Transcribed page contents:
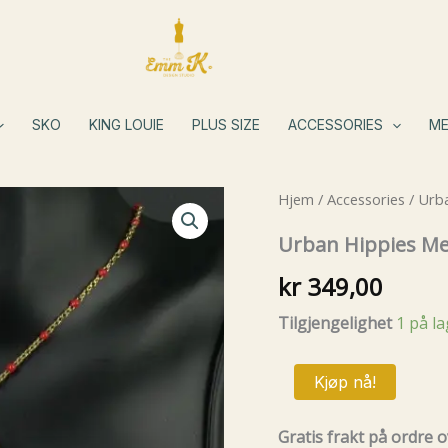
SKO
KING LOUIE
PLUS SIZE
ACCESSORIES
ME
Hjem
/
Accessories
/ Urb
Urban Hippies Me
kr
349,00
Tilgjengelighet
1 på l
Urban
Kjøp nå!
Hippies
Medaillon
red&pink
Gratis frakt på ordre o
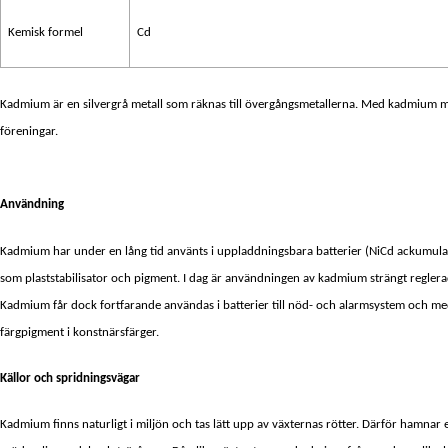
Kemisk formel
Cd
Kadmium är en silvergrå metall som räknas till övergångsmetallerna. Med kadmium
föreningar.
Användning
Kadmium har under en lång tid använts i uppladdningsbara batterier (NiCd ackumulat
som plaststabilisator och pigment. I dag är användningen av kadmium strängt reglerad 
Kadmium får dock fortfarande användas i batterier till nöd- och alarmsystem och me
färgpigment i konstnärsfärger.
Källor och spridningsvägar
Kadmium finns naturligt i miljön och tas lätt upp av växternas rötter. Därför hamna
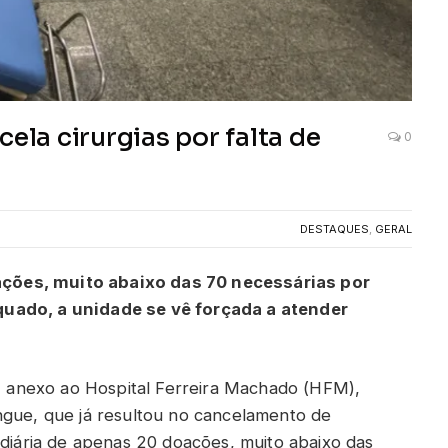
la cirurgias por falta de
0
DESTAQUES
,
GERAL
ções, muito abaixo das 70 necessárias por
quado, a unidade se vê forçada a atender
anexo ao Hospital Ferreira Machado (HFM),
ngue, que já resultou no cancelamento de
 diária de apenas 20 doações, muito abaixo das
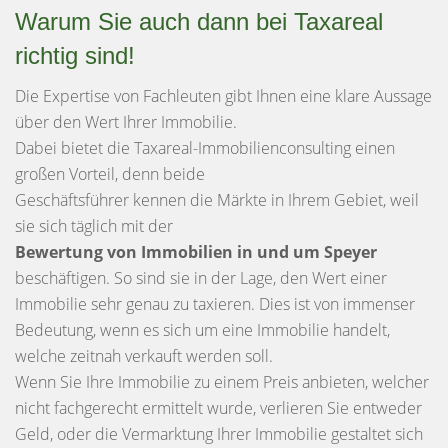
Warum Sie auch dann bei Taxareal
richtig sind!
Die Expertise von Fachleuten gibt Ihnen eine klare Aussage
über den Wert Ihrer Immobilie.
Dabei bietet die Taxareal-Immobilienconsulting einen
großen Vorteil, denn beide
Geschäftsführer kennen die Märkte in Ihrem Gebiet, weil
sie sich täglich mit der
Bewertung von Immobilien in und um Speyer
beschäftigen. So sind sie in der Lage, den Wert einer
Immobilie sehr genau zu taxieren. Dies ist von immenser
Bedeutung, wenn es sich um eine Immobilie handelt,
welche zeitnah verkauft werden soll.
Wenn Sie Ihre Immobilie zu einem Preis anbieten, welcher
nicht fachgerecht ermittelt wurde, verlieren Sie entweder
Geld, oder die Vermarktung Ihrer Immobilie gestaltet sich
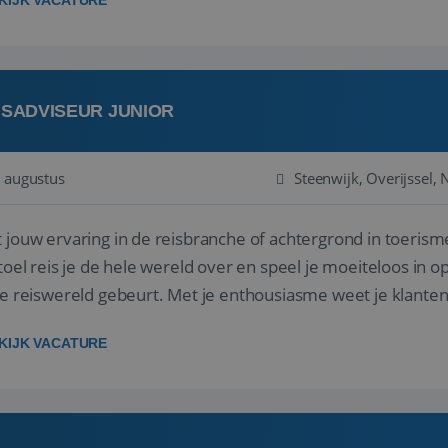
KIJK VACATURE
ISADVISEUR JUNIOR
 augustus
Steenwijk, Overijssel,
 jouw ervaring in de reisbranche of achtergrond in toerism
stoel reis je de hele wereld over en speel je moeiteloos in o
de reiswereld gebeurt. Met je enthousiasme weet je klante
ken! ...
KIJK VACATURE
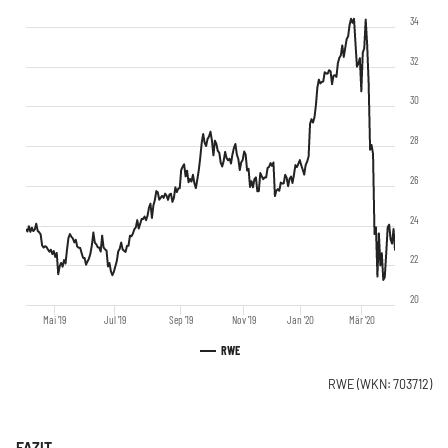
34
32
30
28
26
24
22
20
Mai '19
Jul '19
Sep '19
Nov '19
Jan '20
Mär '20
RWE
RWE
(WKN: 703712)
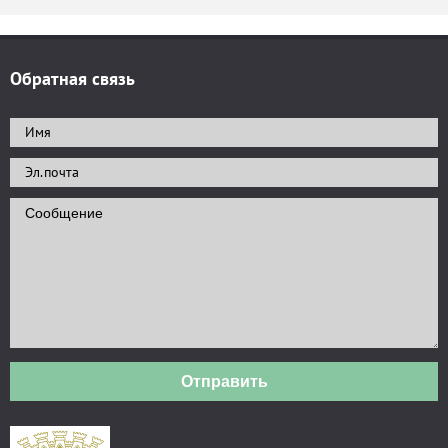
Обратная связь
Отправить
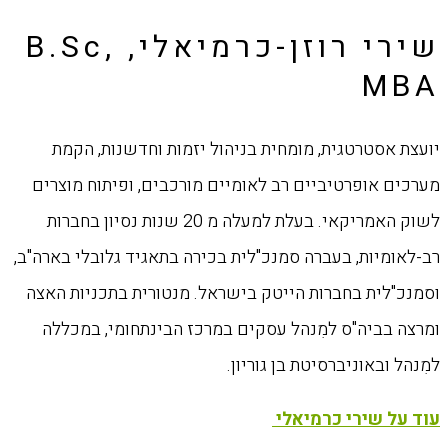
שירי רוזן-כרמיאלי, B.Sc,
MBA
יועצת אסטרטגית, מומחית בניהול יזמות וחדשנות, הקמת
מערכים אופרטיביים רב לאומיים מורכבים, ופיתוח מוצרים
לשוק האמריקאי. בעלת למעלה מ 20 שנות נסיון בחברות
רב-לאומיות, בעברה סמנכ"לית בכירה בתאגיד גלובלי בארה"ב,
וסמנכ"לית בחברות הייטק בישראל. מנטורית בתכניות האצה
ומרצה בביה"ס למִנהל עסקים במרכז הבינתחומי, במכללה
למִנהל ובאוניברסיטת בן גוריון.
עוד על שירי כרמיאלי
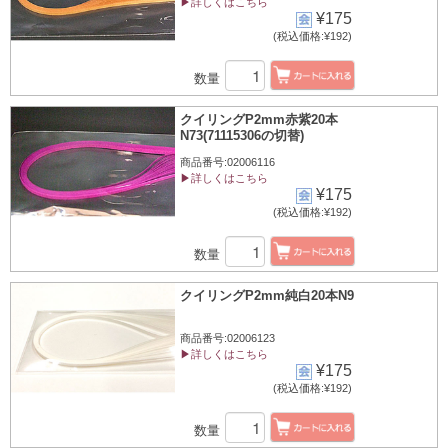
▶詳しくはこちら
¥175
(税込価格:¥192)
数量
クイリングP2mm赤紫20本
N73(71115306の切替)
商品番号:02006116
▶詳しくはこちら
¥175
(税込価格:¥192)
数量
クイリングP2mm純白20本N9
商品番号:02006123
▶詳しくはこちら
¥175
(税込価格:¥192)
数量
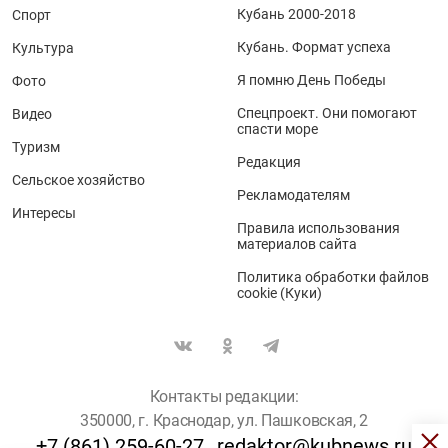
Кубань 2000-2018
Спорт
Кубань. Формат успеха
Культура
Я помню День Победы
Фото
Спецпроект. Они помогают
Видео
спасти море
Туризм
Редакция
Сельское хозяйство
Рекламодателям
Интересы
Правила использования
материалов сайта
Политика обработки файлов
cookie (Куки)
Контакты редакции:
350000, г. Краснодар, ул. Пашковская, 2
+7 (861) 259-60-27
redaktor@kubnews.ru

• AIM OF THE TASK
The answer is the entries above, given again exactly, with no pictures among them.

• ANSWER
SKO
KING LOUIE
PLUS SIZE
ACCESSORIES
ME
Hjem
/
Accessories
/ Urb
Urban Hippies Me
kr
349,00
Tilgjengelighet
1 på l
Urban
Kjøp nå!
Hippies
Medaillon
red&pink
Gratis frakt på ordre o
Kemisk formel
Cd
Kadmium är en silvergrå metall som räknas till övergångsmetallerna. Med kadmium
föreningar.
Användning
Kadmium har under en lång tid använts i uppladdningsbara batterier (NiCd ackumulat
som plaststabilisator och pigment. I dag är användningen av kadmium strängt reglerad 
Kadmium får dock fortfarande användas i batterier till nöd- och alarmsystem och me
färgpigment i konstnärsfärger.
Källor och spridningsvägar
Kadmium finns naturligt i miljön och tas lätt upp av växternas rötter. Därför hamna
la cirurgias por falta de
0
DESTAQUES
,
GERAL
ções, muito abaixo das 70 necessárias por
quado, a unidade se vê forçada a atender
anexo ao Hospital Ferreira Machado (HFM),
ngue, que já resultou no cancelamento de
 diária de apenas 20 doações, muito abaixo das
Warum Sie auch dann bei Taxareal
richtig sind!
Die Expertise von Fachleuten gibt Ihnen eine klare Aussage
über den Wert Ihrer Immobilie.
Dabei bietet die Taxareal-Immobilienconsulting einen
großen Vorteil, denn beide
Geschäftsführer kennen die Märkte in Ihrem Gebiet, weil
sie sich täglich mit der
Bewertung von Immobilien in und um Speyer
beschäftigen. So sind sie in der Lage, den Wert einer
Immobilie sehr genau zu taxieren. Dies ist von immenser
Bedeutung, wenn es sich um eine Immobilie handelt,
welche zeitnah verkauft werden soll.
Wenn Sie Ihre Immobilie zu einem Preis anbieten, welcher
nicht fachgerecht ermittelt wurde, verlieren Sie entweder
Geld, oder die Vermarktung Ihrer Immobilie gestaltet sich
KIJK VACATURE
ISADVISEUR JUNIOR
 augustus
Steenwijk, Overijssel,
 jouw ervaring in de reisbranche of achtergrond in toerism
stoel reis je de hele wereld over en speel je moeiteloos in o
de reiswereld gebeurt. Met je enthousiasme weet je klante
ken! ...
KIJK VACATURE
34
32
30
28
26
24
22
20
Mai '19
Jul '19
Sep '19
Nov '19
Jan '20
Mär '20
RWE
RWE
(WKN: 703712)
Обратная связь
Отправить
שירי רוזן-כרמיאלי, B.Sc,
MBA
יועצת אסטרטגית, מומחית בניהול יזמות וחדשנות, הקמת
מערכים אופרטיביים רב לאומיים מורכבים, ופיתוח מוצרים
לשוק האמריקאי. בעלת למעלה מ 20 שנות נסיון בחברות
רב-לאומיות, בעברה סמנכ"לית בכירה בתאגיד גלובלי בארה"ב,
וסמנכ"לית בחברות הייטק בישראל. מנטורית בתכניות האצה
ומרצה בביה"ס למִנהל עסקים במרכז הבינתחומי, במכללה
למִנהל ובאוניברסיטת בן גוריון.
עוד על שירי כרמיאלי
▶詳しくはこちら
¥175
(税込価格:¥192)
数量
クイリングP2mm赤紫20本
N73(71115306の切替)
商品番号:02006116
▶詳しくはこちら
¥175
(税込価格:¥192)
数量
クイリングP2mm純白20本N9
商品番号:02006123
▶詳しくはこちら
¥175
(税込価格:¥192)
数量
Кубань 2000-2018
Спорт
Кубань. Формат успеха
Культура
Я помню День Победы
Фото
Спецпроект. Они помогают
Видео
спасти море
Туризм
Редакция
Сельское хозяйство
Рекламодателям
Интересы
Правила использования
материалов сайта
Политика обработки файлов
cookie (Куки)
Контакты редакции:
350000, г. Краснодар, ул. Пашковская, 2
+7 (861) 259-60-27
redaktor@kubnews.ru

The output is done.